Creating machine learning topic detection models
Efficiently connect your customers with the right consultant by providing training data to a topic detection model.
The machine learning topic detection model teaches itself based on training data provided to it, and then starts analyzing text on its own. The training data contains sample messages from customers with an assigned topic category. For example, the model assigns the message I want to book a ticket from New York to Warsaw to the Booking a flight category.
If you do not have enough training data for the machine learning model to start operating efficiently, consider creating a keyword-based topic detection model as a temporary substitute. For more information about the differences between topic detection model types, see Comparing keyword-based and machine learning topic detection.
- Ensure that the system locale language settings are set to UTF-8.
- Specify a repository for text analytics models. For more information, see Specifying a database for Prediction Studio records.
To create a topic detection model based on machine learning, perform the following procedures:
- Setting up a machine learning topic detection model
Start building a topic detection model based on machine learning by specifying the model name, language, and corresponding ruleset.
- Uploading data for training and testing of the topic detection model
Upload sample records to train the model and to test whether the model assigns the topics correctly.
- Defining the training and testing samples for topic detection
Split the uploaded data into a set for training the model and a set for testing the model accuracy.
- Reviewing the taxonomy for machine learning topic detection
Verify the correctness of the taxonomy of topics that Prediction Studio generated from the training data. If you updated an older version of a model, the taxonomy might include topics from that version.

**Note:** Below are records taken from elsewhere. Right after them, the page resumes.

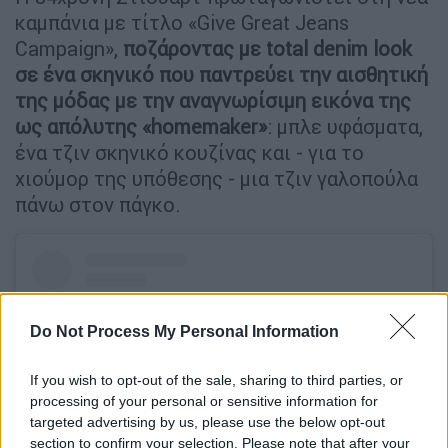
καμπάνια με τίτλο «Give Great Jeans
Campaign»,
ποζάροντας με total denim look
σε ένα σκηνικό που παντρεύει την αισθητική
της μόδας με την αναγνωρίσιμη εικόνα της
ως απόλυτης «homemaker»
: μπλε υφάσματα,
ένα τζιν σκηνικό κουζίνας και - για το
χιούμορ της υπόθεσης - μια τζιν γαλοπούλα
πάνω στον πάγκο.
Do Not Process My Personal Information
If you wish to opt-out of the sale, sharing to third parties, or
processing of your personal or sensitive information for
targeted advertising by us, please use the below opt-out
section to confirm your selection. Please note that after your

Clean up your model by deleting topics that have no training data, and improve the model's predictions by adding keywords.
- Training and testing the topic detection model
Select the algorithms that Prediction Studio uses to build the model, and then start the building process.
- Reviewing the topic detection model
Review the created model by analyzing the results of testing against the provided training data.
- Saving the topic detection model
Save the model to use it as part of the Pega Platform text analytics feature. You can also download a file that contains the model that you created.